* Exercise details:
Where in the records does the word "IDESE" appear? Copy each line that holds it.

* The data:
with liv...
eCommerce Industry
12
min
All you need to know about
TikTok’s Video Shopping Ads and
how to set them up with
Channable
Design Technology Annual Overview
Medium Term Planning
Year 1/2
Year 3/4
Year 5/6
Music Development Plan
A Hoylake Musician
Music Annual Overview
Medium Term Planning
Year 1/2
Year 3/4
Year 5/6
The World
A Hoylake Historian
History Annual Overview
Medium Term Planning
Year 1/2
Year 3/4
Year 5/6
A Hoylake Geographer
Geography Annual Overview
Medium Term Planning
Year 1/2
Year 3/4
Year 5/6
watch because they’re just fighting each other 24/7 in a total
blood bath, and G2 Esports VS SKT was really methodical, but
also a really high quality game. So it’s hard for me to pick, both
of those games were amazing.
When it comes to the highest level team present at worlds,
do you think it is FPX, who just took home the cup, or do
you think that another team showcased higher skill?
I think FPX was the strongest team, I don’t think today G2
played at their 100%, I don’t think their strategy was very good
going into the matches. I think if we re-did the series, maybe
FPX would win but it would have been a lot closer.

--

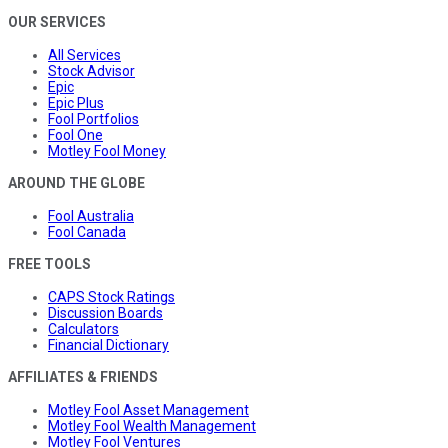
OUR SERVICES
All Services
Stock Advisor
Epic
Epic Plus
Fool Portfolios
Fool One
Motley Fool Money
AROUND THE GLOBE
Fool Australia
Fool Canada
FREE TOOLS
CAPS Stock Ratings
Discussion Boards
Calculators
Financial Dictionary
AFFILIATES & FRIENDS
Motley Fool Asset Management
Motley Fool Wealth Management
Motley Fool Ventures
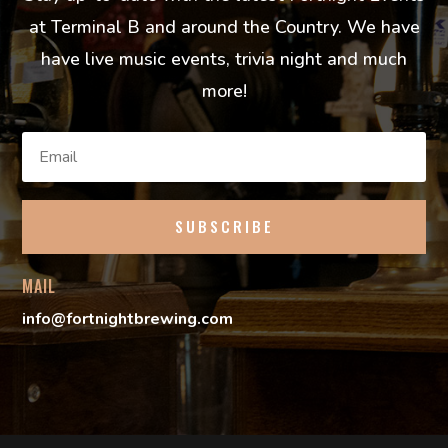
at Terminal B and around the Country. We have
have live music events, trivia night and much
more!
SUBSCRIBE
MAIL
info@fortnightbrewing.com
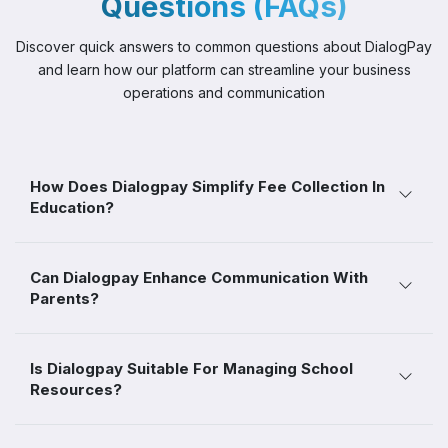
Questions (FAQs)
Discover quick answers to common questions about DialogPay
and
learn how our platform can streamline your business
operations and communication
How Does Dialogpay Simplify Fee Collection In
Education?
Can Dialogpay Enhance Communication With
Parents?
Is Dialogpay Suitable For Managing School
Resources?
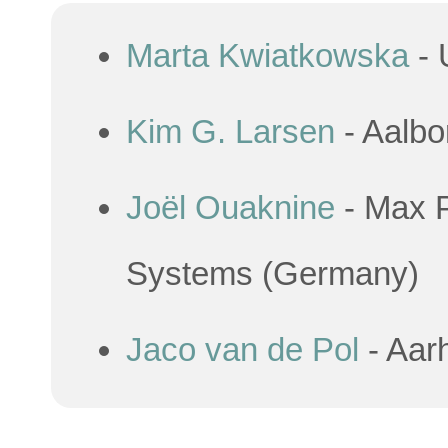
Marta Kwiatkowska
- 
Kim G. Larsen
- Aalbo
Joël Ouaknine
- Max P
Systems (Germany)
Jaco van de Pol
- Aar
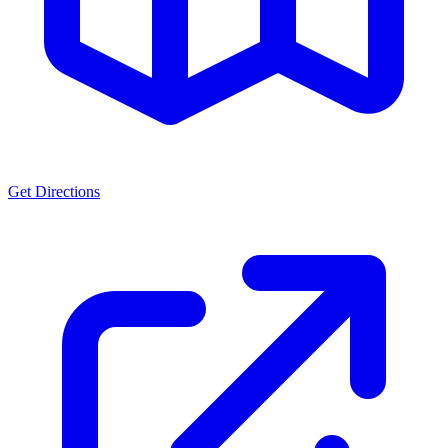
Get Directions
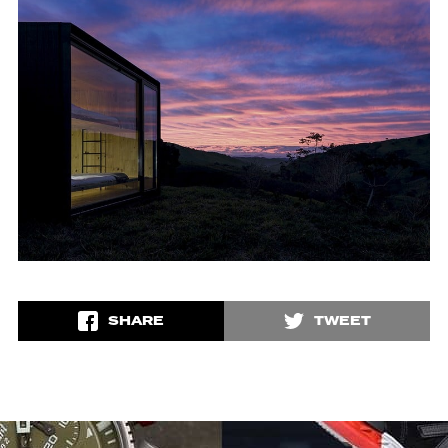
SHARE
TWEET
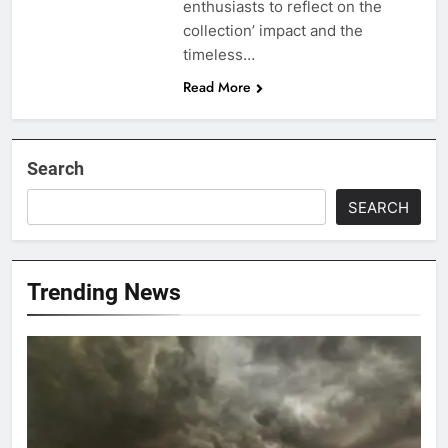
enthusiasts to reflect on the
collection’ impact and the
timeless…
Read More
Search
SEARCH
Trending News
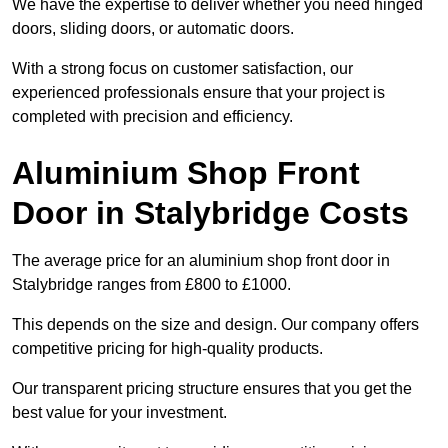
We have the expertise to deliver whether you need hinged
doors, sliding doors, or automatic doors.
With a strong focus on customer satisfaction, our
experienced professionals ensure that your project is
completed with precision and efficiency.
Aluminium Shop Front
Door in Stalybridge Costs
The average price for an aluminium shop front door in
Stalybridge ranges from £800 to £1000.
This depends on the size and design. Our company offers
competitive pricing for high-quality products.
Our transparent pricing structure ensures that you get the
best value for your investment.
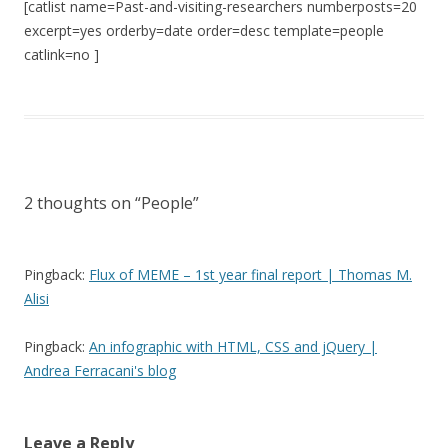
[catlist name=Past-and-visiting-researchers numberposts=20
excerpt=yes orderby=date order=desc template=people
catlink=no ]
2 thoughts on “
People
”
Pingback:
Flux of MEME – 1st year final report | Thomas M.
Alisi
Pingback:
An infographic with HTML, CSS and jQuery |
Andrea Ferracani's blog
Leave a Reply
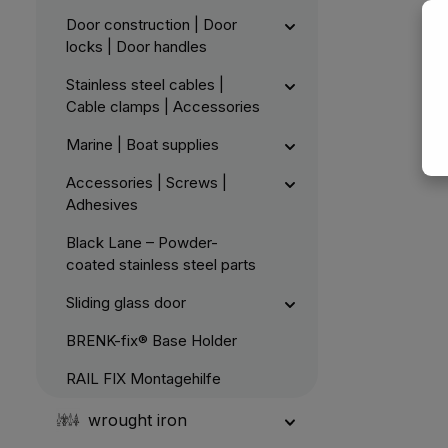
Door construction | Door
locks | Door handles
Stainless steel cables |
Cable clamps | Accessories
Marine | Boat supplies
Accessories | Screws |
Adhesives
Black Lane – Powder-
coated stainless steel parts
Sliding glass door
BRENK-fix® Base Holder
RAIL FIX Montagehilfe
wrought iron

==

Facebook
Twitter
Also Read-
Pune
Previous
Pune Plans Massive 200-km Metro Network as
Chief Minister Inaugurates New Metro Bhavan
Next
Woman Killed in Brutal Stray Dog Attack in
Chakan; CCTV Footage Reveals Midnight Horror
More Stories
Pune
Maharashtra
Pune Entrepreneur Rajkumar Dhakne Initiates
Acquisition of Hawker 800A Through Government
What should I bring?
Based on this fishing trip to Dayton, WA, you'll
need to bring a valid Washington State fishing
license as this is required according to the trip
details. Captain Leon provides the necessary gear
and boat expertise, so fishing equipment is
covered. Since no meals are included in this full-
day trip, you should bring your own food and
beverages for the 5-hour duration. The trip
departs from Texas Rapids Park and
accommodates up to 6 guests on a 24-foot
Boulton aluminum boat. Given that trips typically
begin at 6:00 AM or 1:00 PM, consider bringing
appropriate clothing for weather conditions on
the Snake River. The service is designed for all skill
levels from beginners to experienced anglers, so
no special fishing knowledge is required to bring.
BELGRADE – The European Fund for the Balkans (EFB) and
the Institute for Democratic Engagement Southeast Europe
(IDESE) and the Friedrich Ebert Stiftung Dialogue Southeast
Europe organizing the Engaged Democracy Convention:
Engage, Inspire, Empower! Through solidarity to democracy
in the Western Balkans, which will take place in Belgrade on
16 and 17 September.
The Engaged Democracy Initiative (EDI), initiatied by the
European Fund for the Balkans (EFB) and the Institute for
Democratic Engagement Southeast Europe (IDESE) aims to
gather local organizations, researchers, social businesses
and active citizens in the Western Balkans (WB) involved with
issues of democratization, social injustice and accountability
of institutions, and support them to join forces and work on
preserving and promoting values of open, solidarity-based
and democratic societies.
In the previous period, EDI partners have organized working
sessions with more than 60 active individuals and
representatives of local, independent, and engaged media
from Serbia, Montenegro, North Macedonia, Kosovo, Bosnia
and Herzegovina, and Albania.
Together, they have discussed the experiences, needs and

* Completed task:
(IDESE) and the Friedrich Ebert Stiftung Dialogue Southeast
Democratic Engagement Southeast Europe (IDESE) aims to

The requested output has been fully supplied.